THE PROBLEM - Exclude images, then output the remaining data verbatim.

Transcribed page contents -
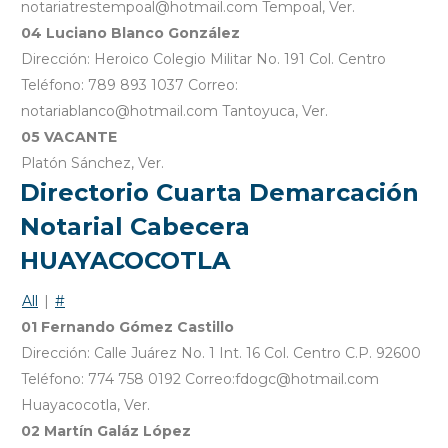
notariatrestempoal@hotmail.com Tempoal, Ver.
04 Luciano Blanco González
Dirección: Heroico Colegio Militar No. 191 Col. Centro
Teléfono: 789 893 1037 Correo:
notariablanco@hotmail.com Tantoyuca, Ver.
05 VACANTE
Platón Sánchez, Ver.
Directorio Cuarta Demarcación
Notarial Cabecera
HUAYACOCOTLA
All
|
#
01 Fernando Gómez Castillo
Dirección: Calle Juárez No. 1 Int. 16 Col. Centro C.P. 92600
Teléfono: 774 758 0192 Correo:fdogc@hotmail.com
Huayacocotla, Ver.
02 Martín Galáz López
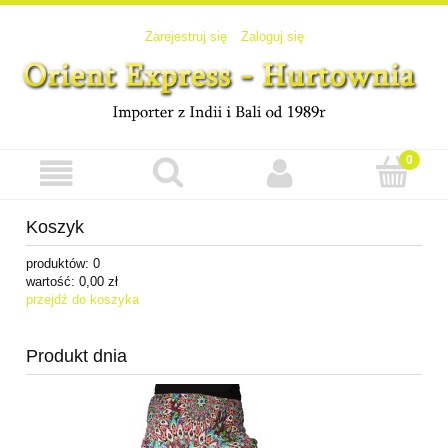
Zarejestruj się
Zaloguj się
Koszyk
produktów:
0
wartość:
0,00 zł
przejdź do koszyka
Produkt dnia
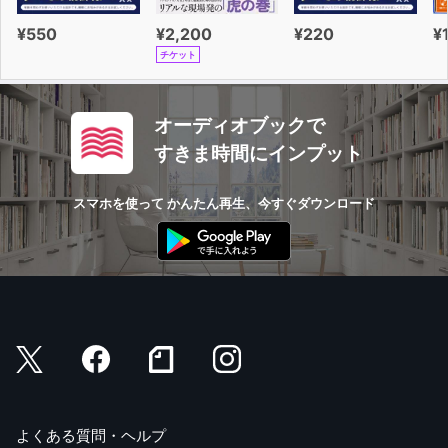
¥550
¥2,200
¥220
¥
チケット
オーディオブックで
すきま時間にインプット
スマホを使って かんたん再生、今すぐダウンロード
よくある質問・ヘルプ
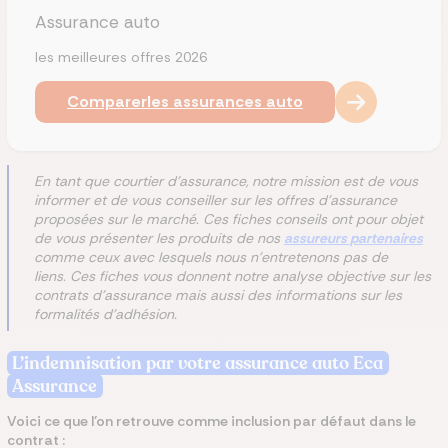
Assurance auto
les meilleures offres 2026
Comparer
les assurances auto
En tant que courtier d'assurance, notre mission est de vous
informer et de vous conseiller sur les offres d'assurance
proposées sur le marché. Ces fiches conseils ont pour objet
de vous présenter les produits de nos
assureurs partenaires
comme ceux avec lesquels nous n'entretenons pas de
liens. Ces fiches vous donnent notre analyse objective sur les
contrats d'assurance mais aussi des informations sur les
formalités d'adhésion.
L’indemnisation par votre assurance auto Eca
Assurance
Voici ce que l’on retrouve comme inclusion par défaut dans le
contrat :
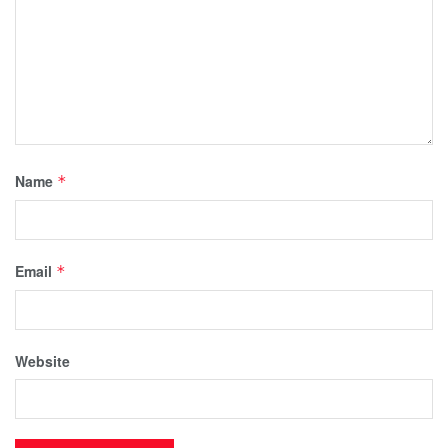
Name
*
Email
*
Website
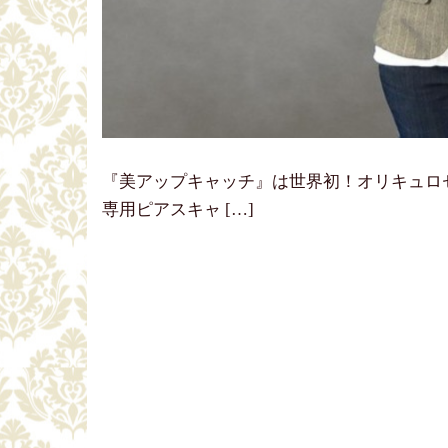
『美アップキャッチ』は世界初！オリキュロ
専用ピアスキャ […]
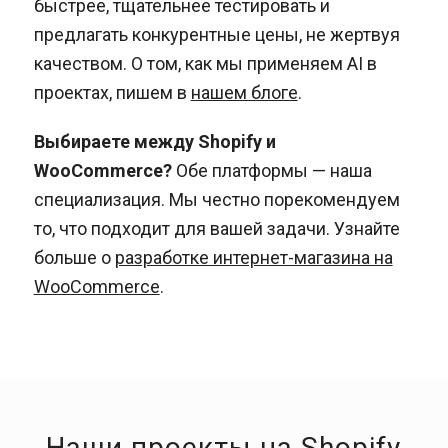
быстрее, тщательнее тестировать и
предлагать конкурентные цены, не жертвуя
качеством. О том, как мы применяем AI в
проектах, пишем в
нашем блоге
.
Выбираете между Shopify и
WooCommerce?
Обе платформы — наша
специализация. Мы честно порекомендуем
то, что подходит для вашей задачи. Узнайте
больше о
разработке интернет-магазина на
WooCommerce
.
Наши проекты на Shopify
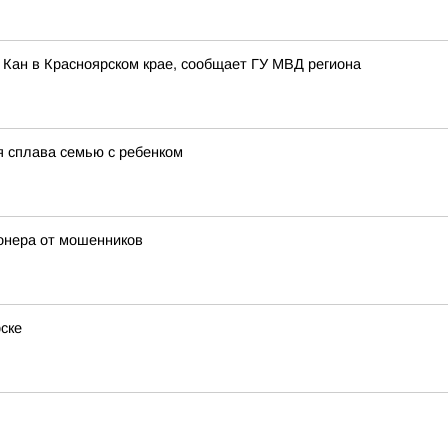
 Кан в Красноярском крае, сообщает ГУ МВД региона
я сплава семью с ребенком
онера от мошенников
ске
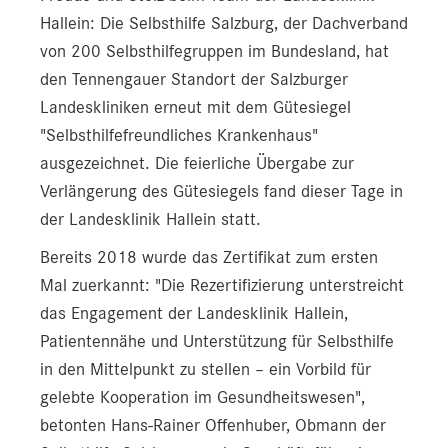
Hallein: Die Selbsthilfe Salzburg, der Dachverband
von 200 Selbsthilfegruppen im Bundesland, hat
den Tennengauer Standort der Salzburger
Landeskliniken erneut mit dem Gütesiegel
"Selbsthilfefreundliches Krankenhaus"
ausgezeichnet. Die feierliche Übergabe zur
Verlängerung des Gütesiegels fand dieser Tage in
der Landesklinik Hallein statt.
Bereits 2018 wurde das Zertifikat zum ersten
Mal zuerkannt: "Die Rezertifizierung unterstreicht
das Engagement der Landesklinik Hallein,
Patientennähe und Unterstützung für Selbsthilfe
in den Mittelpunkt zu stellen – ein Vorbild für
gelebte Kooperation im Gesundheitswesen",
betonten Hans-Rainer Offenhuber, Obmann der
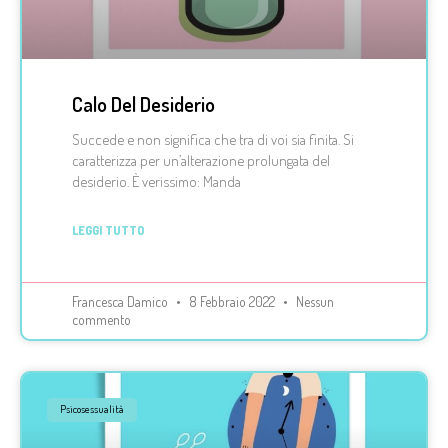
Calo Del Desiderio
Succede e non significa che tra di voi sia finita. Si
caratterizza per un’alterazione prolungata del
desiderio. È verissimo: Manda
LEGGI TUTTO
Francesca Damico
8 Febbraio 2022
Nessun
commento
Psicosessualità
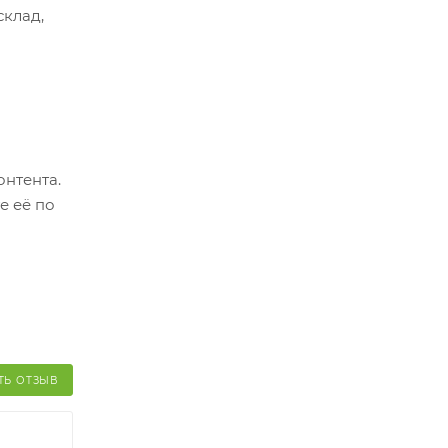
склад,
ер.
оплатить
о
онтента.
й и его
е её по
ТЬ ОТЗЫВ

SOLUTION -
notariatrestempoal@hotmail.com Tempoal, Ver.
04 Luciano Blanco González
Dirección: Heroico Colegio Militar No. 191 Col. Centro
Teléfono: 789 893 1037 Correo:
notariablanco@hotmail.com Tantoyuca, Ver.
05 VACANTE
Platón Sánchez, Ver.
Directorio Cuarta Demarcación
Notarial Cabecera
HUAYACOCOTLA
All
|
#
01 Fernando Gómez Castillo
Dirección: Calle Juárez No. 1 Int. 16 Col. Centro C.P. 92600
Teléfono: 774 758 0192 Correo:fdogc@hotmail.com
Huayacocotla, Ver.
02 Martín Galáz López
Zarejestruj się
Zaloguj się
Koszyk
produktów:
0
wartość:
0,00 zł
przejdź do koszyka
Produkt dnia
¥550
¥2,200
¥220
¥
チケット
オーディオブックで
すきま時間にインプット
スマホを使って かんたん再生、今すぐダウンロード
よくある質問・ヘルプ
Assurance auto
les meilleures offres 2026
Comparer
les assurances auto
En tant que courtier d'assurance, notre mission est de vous
informer et de vous conseiller sur les offres d'assurance
proposées sur le marché. Ces fiches conseils ont pour objet
de vous présenter les produits de nos
assureurs partenaires
comme ceux avec lesquels nous n'entretenons pas de
liens. Ces fiches vous donnent notre analyse objective sur les
contrats d'assurance mais aussi des informations sur les
formalités d'adhésion.
L’indemnisation par votre assurance auto Eca
Assurance
Voici ce que l’on retrouve comme inclusion par défaut dans le
contrat :
Name
*
Email
*
Website
『美アップキャッチ』は世界初！オリキュロ
専用ピアスキャ […]
быстрее, тщательнее тестировать и
предлагать конкурентные цены, не жертвуя
качеством. О том, как мы применяем AI в
проектах, пишем в
нашем блоге
.
Выбираете между Shopify и
WooCommerce?
Обе платформы — наша
специализация. Мы честно порекомендуем
то, что подходит для вашей задачи. Узнайте
больше о
разработке интернет-магазина на
WooCommerce
.
Наши проекты на Shopify
 Кан в Красноярском крае, сообщает ГУ МВД региона
я сплава семью с ребенком
онера от мошенников
ске
Hallein: Die Selbsthilfe Salzburg, der Dachverband
von 200 Selbsthilfegruppen im Bundesland, hat
den Tennengauer Standort der Salzburger
Landeskliniken erneut mit dem Gütesiegel
"Selbsthilfefreundliches Krankenhaus"
ausgezeichnet. Die feierliche Übergabe zur
Verlängerung des Gütesiegels fand dieser Tage in
der Landesklinik Hallein statt.
Bereits 2018 wurde das Zertifikat zum ersten
Mal zuerkannt: "Die Rezertifizierung unterstreicht
das Engagement der Landesklinik Hallein,
Patientennähe und Unterstützung für Selbsthilfe
in den Mittelpunkt zu stellen – ein Vorbild für
gelebte Kooperation im Gesundheitswesen",
betonten Hans-Rainer Offenhuber, Obmann der
Calo Del Desiderio
Succede e non significa che tra di voi sia finita. Si
caratterizza per un’alterazione prolungata del
desiderio. È verissimo: Manda
LEGGI TUTTO
Francesca Damico
8 Febbraio 2022
Nessun
commento
Psicosessualità
склад,
ер.
оплатить
о
онтента.
й и его
е её по
ТЬ ОТЗЫВ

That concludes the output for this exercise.